Records from a dataset
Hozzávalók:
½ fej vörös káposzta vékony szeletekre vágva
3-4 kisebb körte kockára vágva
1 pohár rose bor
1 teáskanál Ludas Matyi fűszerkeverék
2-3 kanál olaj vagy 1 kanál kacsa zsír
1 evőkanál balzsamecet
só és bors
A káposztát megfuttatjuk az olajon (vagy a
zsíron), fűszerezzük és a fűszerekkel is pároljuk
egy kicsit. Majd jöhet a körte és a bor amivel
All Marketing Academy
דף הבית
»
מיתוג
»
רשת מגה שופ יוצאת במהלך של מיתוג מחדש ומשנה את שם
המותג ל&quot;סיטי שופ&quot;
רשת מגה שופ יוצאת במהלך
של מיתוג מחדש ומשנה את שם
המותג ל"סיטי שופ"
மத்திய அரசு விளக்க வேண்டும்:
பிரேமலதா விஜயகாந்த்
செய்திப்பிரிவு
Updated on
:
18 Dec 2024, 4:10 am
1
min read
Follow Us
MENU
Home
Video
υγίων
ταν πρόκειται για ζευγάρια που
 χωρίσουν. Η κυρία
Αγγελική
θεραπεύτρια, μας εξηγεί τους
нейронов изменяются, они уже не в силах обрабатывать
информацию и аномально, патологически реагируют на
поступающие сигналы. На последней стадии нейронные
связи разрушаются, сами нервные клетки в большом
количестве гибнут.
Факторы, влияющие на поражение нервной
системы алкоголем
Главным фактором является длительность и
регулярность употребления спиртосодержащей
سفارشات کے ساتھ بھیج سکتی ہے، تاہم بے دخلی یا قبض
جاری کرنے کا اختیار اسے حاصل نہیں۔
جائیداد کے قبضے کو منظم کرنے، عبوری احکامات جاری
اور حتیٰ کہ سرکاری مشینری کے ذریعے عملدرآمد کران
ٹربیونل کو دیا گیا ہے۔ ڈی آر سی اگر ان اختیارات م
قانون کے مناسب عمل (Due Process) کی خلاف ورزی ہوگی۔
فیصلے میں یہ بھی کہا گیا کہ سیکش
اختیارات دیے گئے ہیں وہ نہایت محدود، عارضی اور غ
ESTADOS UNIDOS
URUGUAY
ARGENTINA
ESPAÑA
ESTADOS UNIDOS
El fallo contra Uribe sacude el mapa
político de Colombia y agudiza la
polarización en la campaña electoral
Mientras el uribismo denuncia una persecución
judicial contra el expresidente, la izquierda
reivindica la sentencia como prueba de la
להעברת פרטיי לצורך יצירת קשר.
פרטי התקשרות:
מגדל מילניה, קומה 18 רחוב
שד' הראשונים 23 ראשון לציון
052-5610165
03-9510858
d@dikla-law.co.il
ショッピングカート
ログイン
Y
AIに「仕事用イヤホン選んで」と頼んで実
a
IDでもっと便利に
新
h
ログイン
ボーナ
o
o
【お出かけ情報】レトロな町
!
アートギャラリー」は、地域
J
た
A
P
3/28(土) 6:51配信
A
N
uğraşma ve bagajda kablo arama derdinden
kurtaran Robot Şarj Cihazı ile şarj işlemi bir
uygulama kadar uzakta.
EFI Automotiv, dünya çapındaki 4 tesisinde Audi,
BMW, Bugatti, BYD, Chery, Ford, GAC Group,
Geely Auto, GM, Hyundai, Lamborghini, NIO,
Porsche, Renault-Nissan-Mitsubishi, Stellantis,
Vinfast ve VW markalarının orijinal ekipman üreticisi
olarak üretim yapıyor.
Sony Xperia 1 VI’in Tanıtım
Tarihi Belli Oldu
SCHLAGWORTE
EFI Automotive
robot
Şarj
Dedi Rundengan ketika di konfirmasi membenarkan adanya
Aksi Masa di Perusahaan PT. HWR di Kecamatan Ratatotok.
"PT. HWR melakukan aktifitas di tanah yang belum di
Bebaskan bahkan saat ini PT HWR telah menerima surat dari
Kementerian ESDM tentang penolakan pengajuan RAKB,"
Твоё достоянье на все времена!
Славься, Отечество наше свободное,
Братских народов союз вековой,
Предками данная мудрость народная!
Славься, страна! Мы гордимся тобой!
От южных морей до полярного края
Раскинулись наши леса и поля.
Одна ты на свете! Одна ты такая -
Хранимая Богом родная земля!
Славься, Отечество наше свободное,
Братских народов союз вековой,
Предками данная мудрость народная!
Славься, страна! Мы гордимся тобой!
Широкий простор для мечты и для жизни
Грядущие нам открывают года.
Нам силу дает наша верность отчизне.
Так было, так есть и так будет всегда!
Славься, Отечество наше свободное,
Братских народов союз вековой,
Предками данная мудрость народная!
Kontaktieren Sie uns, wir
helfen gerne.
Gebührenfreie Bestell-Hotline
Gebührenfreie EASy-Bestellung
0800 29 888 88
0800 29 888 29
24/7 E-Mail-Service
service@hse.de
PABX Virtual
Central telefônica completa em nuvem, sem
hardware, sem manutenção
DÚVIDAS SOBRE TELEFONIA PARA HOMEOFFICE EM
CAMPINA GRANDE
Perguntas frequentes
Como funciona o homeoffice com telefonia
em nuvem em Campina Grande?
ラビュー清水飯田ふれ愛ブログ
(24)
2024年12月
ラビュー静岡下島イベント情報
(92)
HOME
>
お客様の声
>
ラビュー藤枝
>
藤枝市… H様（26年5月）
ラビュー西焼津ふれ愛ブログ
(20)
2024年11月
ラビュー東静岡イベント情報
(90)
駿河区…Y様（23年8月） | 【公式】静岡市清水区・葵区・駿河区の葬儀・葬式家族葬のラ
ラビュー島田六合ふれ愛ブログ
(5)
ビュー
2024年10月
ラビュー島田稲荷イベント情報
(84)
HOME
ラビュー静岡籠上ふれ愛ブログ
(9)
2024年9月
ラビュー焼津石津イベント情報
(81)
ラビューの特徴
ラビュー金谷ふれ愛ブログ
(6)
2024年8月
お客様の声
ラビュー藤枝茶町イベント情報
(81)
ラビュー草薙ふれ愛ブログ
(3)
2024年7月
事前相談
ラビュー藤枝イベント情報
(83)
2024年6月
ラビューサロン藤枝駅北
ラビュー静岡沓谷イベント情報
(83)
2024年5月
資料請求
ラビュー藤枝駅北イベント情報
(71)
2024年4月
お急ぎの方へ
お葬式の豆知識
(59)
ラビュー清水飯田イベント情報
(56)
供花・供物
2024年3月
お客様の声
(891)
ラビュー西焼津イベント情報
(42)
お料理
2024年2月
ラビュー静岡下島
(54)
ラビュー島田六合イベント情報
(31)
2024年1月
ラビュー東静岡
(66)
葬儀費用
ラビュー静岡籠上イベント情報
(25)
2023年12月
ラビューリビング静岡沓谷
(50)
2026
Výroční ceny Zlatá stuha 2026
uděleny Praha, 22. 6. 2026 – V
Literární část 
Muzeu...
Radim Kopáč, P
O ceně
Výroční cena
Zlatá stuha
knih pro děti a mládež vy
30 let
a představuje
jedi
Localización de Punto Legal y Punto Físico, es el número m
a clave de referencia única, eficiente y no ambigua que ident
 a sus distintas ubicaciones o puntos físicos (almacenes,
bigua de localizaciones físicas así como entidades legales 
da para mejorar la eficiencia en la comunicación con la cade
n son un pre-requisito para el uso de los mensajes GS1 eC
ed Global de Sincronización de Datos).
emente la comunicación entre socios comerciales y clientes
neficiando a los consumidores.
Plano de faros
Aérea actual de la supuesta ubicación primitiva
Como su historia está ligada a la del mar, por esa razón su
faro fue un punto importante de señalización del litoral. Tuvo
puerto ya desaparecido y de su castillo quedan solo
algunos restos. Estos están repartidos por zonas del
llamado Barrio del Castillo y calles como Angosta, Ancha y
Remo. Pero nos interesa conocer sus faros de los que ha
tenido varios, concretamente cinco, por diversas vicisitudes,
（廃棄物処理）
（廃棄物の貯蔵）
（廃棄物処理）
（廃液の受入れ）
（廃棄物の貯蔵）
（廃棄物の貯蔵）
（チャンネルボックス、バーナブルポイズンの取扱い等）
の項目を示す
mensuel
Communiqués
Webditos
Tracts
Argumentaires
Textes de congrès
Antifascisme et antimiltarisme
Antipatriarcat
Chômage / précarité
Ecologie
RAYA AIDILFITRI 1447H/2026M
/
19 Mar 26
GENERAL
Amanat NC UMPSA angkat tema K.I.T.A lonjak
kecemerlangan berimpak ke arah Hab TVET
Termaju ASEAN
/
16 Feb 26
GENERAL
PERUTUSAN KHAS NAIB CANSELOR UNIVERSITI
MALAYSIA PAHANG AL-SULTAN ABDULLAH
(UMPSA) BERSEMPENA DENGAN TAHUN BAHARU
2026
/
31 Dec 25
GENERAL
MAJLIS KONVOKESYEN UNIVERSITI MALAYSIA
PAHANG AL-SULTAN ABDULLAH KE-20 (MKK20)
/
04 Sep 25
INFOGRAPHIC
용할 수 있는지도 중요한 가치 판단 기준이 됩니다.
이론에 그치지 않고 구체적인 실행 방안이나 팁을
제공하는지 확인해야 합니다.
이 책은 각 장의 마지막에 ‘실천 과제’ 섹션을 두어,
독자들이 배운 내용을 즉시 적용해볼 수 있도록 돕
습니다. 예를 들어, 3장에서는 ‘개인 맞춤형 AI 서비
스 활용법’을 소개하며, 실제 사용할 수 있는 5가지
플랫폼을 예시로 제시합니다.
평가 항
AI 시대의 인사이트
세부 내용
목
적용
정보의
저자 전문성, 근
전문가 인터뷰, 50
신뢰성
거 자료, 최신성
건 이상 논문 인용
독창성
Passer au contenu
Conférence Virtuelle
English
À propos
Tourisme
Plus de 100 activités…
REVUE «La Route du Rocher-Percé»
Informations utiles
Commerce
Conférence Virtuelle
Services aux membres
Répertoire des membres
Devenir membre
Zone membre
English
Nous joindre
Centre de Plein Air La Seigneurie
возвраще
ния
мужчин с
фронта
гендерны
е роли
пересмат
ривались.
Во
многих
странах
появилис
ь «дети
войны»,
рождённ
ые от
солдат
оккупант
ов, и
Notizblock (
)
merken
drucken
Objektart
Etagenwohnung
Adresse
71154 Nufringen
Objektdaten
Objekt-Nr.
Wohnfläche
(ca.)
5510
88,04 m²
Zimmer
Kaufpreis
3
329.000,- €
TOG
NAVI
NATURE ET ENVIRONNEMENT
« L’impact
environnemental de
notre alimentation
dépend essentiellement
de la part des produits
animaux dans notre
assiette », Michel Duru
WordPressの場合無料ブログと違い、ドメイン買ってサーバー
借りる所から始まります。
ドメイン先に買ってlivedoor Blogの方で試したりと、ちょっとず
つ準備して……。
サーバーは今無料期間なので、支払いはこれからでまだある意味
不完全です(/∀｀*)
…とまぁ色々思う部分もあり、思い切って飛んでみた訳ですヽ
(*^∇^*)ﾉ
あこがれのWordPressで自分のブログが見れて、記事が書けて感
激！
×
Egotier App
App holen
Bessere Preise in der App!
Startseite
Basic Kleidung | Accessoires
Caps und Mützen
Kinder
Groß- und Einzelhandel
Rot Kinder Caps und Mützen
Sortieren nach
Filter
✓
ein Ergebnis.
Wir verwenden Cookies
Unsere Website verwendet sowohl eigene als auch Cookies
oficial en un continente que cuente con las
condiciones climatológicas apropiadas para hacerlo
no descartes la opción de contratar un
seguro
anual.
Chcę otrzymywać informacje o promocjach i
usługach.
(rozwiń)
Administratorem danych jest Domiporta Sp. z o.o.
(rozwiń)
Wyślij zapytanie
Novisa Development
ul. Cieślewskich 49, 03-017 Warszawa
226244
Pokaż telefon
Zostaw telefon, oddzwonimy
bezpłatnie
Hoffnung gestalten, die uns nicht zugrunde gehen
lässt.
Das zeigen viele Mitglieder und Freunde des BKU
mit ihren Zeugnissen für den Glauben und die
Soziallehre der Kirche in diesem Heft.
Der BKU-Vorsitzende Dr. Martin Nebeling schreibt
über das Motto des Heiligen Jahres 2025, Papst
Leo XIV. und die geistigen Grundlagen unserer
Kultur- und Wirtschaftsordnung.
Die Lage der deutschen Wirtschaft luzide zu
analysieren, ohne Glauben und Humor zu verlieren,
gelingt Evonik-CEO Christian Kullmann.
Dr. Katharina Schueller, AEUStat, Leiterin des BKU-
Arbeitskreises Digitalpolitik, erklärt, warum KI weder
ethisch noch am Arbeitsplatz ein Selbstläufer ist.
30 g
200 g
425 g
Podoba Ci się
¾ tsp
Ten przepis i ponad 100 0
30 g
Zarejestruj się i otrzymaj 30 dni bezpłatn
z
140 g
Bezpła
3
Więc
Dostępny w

YOUR OBJECTIVE: Above are the entries. Output exactly the lines beginning with the line that has "18 Dec 2024, 4:10 am" and ending with the line that has "системы алкоголем".

ANSWER SPACE:
18 Dec 2024, 4:10 am
1
min read
Follow Us
MENU
Home
Video
υγίων
ταν πρόκειται για ζευγάρια που
 χωρίσουν. Η κυρία
Αγγελική
θεραπεύτρια, μας εξηγεί τους
нейронов изменяются, они уже не в силах обрабатывать
информацию и аномально, патологически реагируют на
поступающие сигналы. На последней стадии нейронные
связи разрушаются, сами нервные клетки в большом
количестве гибнут.
Факторы, влияющие на поражение нервной
системы алкоголем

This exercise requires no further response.